# [WHAT THE EXERCISE ASKS]
All records below are to be transcribed exactly, with every picture left out.

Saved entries
-----
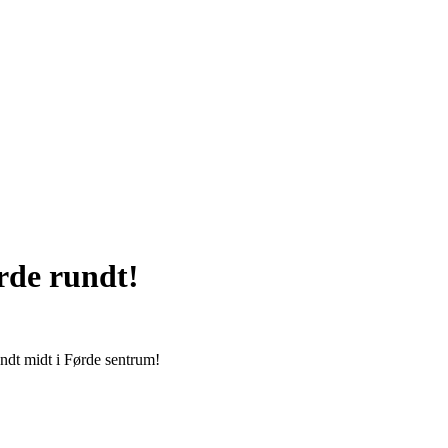
ørde rundt!
ndt midt i Førde sentrum!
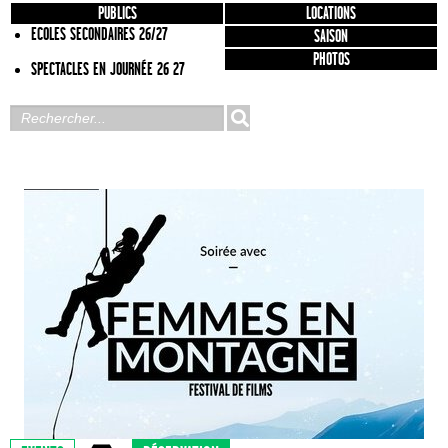
PUBLICS
LOCATIONS
ECOLES SECONDAIRES 26/27
SAISON
PHOTOS
SPECTACLES EN JOURNÉE 26 27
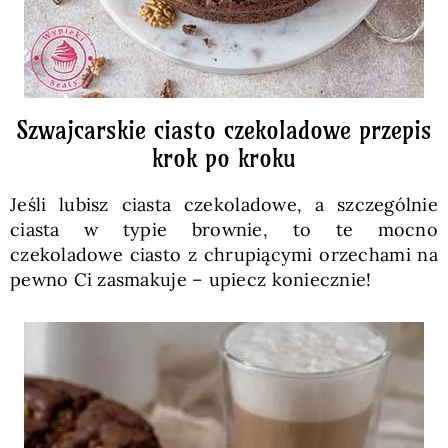
Szwajcarskie ciasto czekoladowe przepis
krok po kroku
Jeśli lubisz ciasta czekoladowe, a szczególnie
ciasta w typie brownie, to te mocno
czekoladowe ciasto z chrupiącymi orzechami na
pewno Ci zasmakuje – upiecz koniecznie!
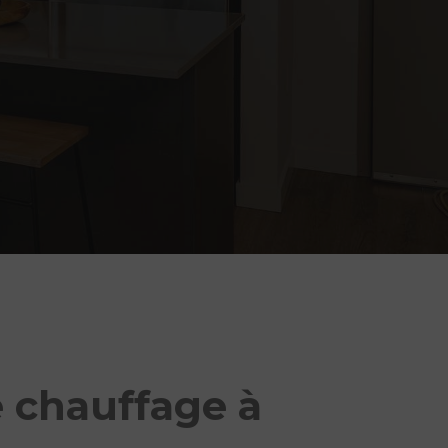
 chauffage à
-----
# [ANSWER TO THIS PROBLEM]
ørde rundt!
ndt midt i Førde sentrum!
PUBLICS
LOCATIONS
ECOLES SECONDAIRES 26/27
SAISON
PHOTOS
SPECTACLES EN JOURNÉE 26 27
Szwajcarskie ciasto czekoladowe przepis
krok po kroku
Jeśli lubisz ciasta czekoladowe, a szczególnie
ciasta w typie brownie, to te mocno
czekoladowe ciasto z chrupiącymi orzechami na
pewno Ci zasmakuje – upiecz koniecznie!
 chauffage à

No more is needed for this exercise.